ChatGPT
- Alex Rousseaux
- 4 days ago
- 2 min read
What it is
- A conversational interface built on large language models (LLMs). It generates text responses based on patterns learned from vast amounts of text.
- Useful for factual Q&A, drafting and editing text, brainstorming, tutoring, coding help, summarization, role-playing, and more.

How it works (high level)
- Trained on large datasets of text to predict the next word or token in context, which lets it generate coherent replies.
- Not a database of facts; it synthesizes outputs from patterns in training data rather than “looking up” facts at query time (unless connected to a live web or plugin).
Strengths / useful applications
- Fast drafting (emails, reports, essays, ads).
- Language tasks: translation, rewriting, summarizing.
- Coding help: explanations, debugging, examples.
- Tutoring and explanations adapted to different levels.
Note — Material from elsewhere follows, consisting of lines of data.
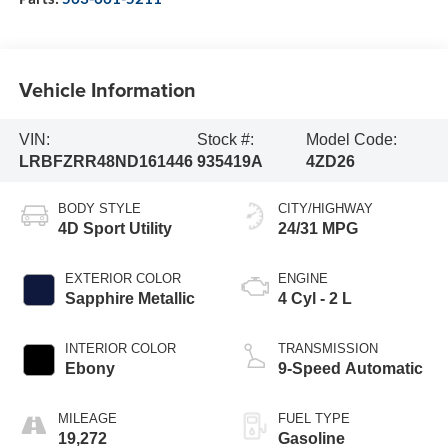
Vehicle Information
VIN:
Stock #:
Model Code:
LRBFZRR48ND161446
935419A
4ZD26
BODY STYLE
CITY/HIGHWAY
4D Sport Utility
24/31 MPG
EXTERIOR COLOR
ENGINE
Sapphire Metallic
4 Cyl - 2 L
INTERIOR COLOR
TRANSMISSION
Ebony
9-Speed Automatic
MILEAGE
FUEL TYPE
19,272
Gasoline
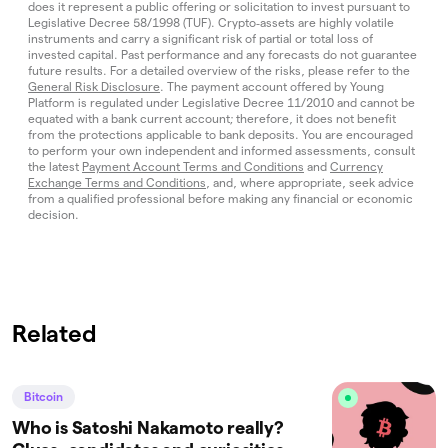
does it represent a public offering or solicitation to invest pursuant to
Legislative Decree 58/1998 (TUF). Crypto‑assets are highly volatile
instruments and carry a significant risk of partial or total loss of
invested capital. Past performance and any forecasts do not guarantee
future results. For a detailed overview of the risks, please refer to the
General Risk Disclosure
. The payment account offered by Young
Platform is regulated under Legislative Decree 11/2010 and cannot be
equated with a bank current account; therefore, it does not benefit
from the protections applicable to bank deposits. You are encouraged
to perform your own independent and informed assessments, consult
the latest
Payment Account Terms and Conditions
and
Currency
Exchange Terms and Conditions
, and, where appropriate, seek advice
from a qualified professional before making any financial or economic
decision.
Related
Bitcoin
Who is Satoshi Nakamoto really?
- Brainstorming and ideation.
- Conversational simulations and role play.
Important limitations
- Hallucinations: it can produce confident but incorrect or invented facts.
- Knowledge cutoff / recency gaps: models stop learning at a certain point unless they’re updated or given current data/plugins, so very recent events can be missing or wrong.
- No true understanding or beliefs — it patterns text but does not have consciousness or intent.
- Sensitive areas (medical, legal, financial, safety-critical): not a substitute for professional advice.
- Can reflect biases present in training data.
Safety, privacy, and data use
- Content policies restrict generation of harmful or disallowed content.
- Conversations may be logged and used to improve models unless you opt out — check the service’s privacy policy and settings for current details.
- Don’t paste sensitive personal, medical, financial, or private account information unless you trust the platform and understand how data will be used.
How to get better answers (prompting tips)
- Be specific: include context, desired length, audience, and format. Example: “Write a 150-word email to a client apologizing for a late invoice, with a professional tone.”
- Ask for sources or ask it to “explain how you know this” if you need verifiable claims.
- Request step-by-step reasoning for complex problems, or ask it to show its work.
- Ask it to adopt a role or perspective: “Explain quantum tunneling as if I’m a first-year physics student.”
- If an answer seems uncertain, ask follow-ups or request citations and verification.
- For code or technical answers, provide sample input/output and environment details.
When to verify externally
- Any factual claim that matters (dates, legal/medical recommendations, scientific findings, news).
- Code that will run in production or affect safety.
- Financial or legal decisions.
Extensions and integrations
- Many deployments offer plugin or browsing options to fetch live information, perform calculations, or interact with external services (availability depends on platform/settings).
- Some products offer multimodal inputs (text + images) or specialized models for code, images, etc.